The public works crew gathered in the shade on South Genesee Street ready to make the road like new again. But they couldn’t get started: The asphalt truck hadn’t arrived.
It was morning one on the first major street-paving job of the season. After waking up early, the crew had to adapt to a change in plans.
A group of garbage workers had called in sick that day, forcing the city to reallocate truck drivers who had been scheduled to transport asphalt to the pavers.
Lynwood Dorsey, New Haven’s superintendent for the streets division of the Department of Public Works, fired instructions into his cell phone as he sped to the scene of the latest mix-up to bedevil roadwork in New Haven. An old pro, he doesn’t get fazed by the unexpected; he knows it’s part of the routine.
“I tell you — this phone just don’t stop,” Dorsey said as he skirted past a speeding car. “I get phone calls all night long.”
Twenty minutes later, the asphalt did arrive, and work was on.
Dorsey started in public works as a street laborer in the 1980s and worked his way up to the position of New Haven’s streets superintendent. He knows how precious each moment is on the job.
The city, which rents paving equipment from an outside firm, has only six weeks a year to finish about 15 street paving assignments. Tthe South Genesee project, the first full street-length paving job of the year, was expected to take most of the week given a forecast for rain in coming days.
Dorsey parked at the end of South Genesee for the first morning of the job Monday. He hopped out of the car to greet Richie Esposito, the project foreman. Esposito — who, according to co-workers, once expressed interest in dining on roadkill — has a U.S. Army tattoo on his bulky bicep.
A few moments later, as the first asphalt truck rolled down South Genesee, the paving crew moved into position. Esposito climbed atop the “spread box” — a bulky, cube-shaped structure that rolls fresh asphalt onto the street — to take control of the machine while the truck deposited its load. Steve Mustakos and Rafael Rivas, standing beside their supervisor on the two wings of the machine, slowly adjusted the thickness of the asphalt streaming out of the spread box.
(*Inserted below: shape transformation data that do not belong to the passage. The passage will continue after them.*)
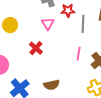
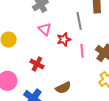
red star: (68, 10) -> (64, 39), moved
red cross: (36, 48) -> (37, 64), moved

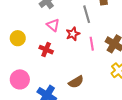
red cross: (37, 64) -> (46, 50), moved

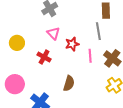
gray line: (87, 14) -> (98, 31), moved
brown semicircle: (76, 82) -> (69, 83), moved, turned -49

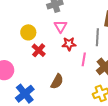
pink triangle: (53, 33) -> (61, 26), moved
yellow circle: (17, 43) -> (28, 32), moved

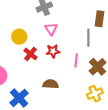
red star: (69, 44) -> (53, 51), moved
brown semicircle: (57, 81) -> (51, 84), turned -112

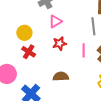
pink triangle: (51, 29) -> (55, 22), turned 40
red cross: (31, 54) -> (29, 52), moved

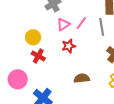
pink line: (84, 50) -> (81, 23), moved, turned 40
brown semicircle: (61, 76) -> (82, 78), moved

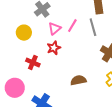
yellow circle: (33, 37) -> (24, 33), moved
red star: (69, 46) -> (54, 48), moved

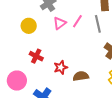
red star: (54, 48) -> (61, 67), moved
Rivas lives in West Haven, a city the crew sometimes refers to as “Waste Haven.” He has worked in the public works department for 16 years. “I feel like an old man already,” Rivas said. Mustakos, who enthusiastically explained the nuances of his job, has been paving streets for nearly three decades.
The spread box travelled slowly up the street, trailing asphalt in its wake. Jason Badilla, who moved here from Puerto Rico as a teenager, used a rake to press the asphalt against the curb and seal cracks in the fresh pavement.
“It was pretty tough at first,” Badilla said, reflecting on his early years in the U.S. “I was young. I adapted to it, picked up the language pretty quick. It’s like living the American Dream: There are ups and downs, but that’s the point of life.”
On the other side of the street, Jerome Houser got into the driver’s seat of a vehicle called “the roller,” and started discussing his favorite movies. “I’m waiting for Bad Boys 3,” he said, grinning. “If a movie catches me in the first five minutes, I’ll watch it.”
Houser, who lives with his wife just a couple of blocks down from South Genesee, receives five times as many overtime hours as his coworkers, a byproduct of his operation and engineering degree from Meridian Tech. After the spread box finished laying the first round of pavement, he drove the roller back and forth over the asphalt, flattening it into the street.
It would take another quarter of an hour for the next asphalt delivery to arrive. The crew sat in the shade, smoking cigarettes and scrolling through their Facebook feeds. Dorsey, his phone ringing, walked back to his car, presumably to settle another nearby emergency.
Rivas sidled over to Houser to joke about the additional overtime, which he called “president’s privileges.”
“These guys like to break my stones,” Houser laughed. “They could make a sitcom on this.”
David Lawlor, a shoveler who also does heavy lifting, looked aghast as the crew debated the merits of a summer sex cruise advertised as an “eight-day orgy at sea.” He seemed to slip naturally into the role of straight man. “I like the cruise, but I’m not sure about the rest,” Lawlor said.
After a while, another truck appeared in the distance. It was supposed to rain the next day, and the crew still had “a big-ass street” to pave. Esposito, Rivas and Mustakos jumped aboard the spread box. Badilla went to pick up his rake. Houser, his eyes twinkling with laughter, climbed into the roller.
“We’ve just got so much to do with so little manpower,” said Dorsey, returning in his car. “But they get the job done.” They were on their way.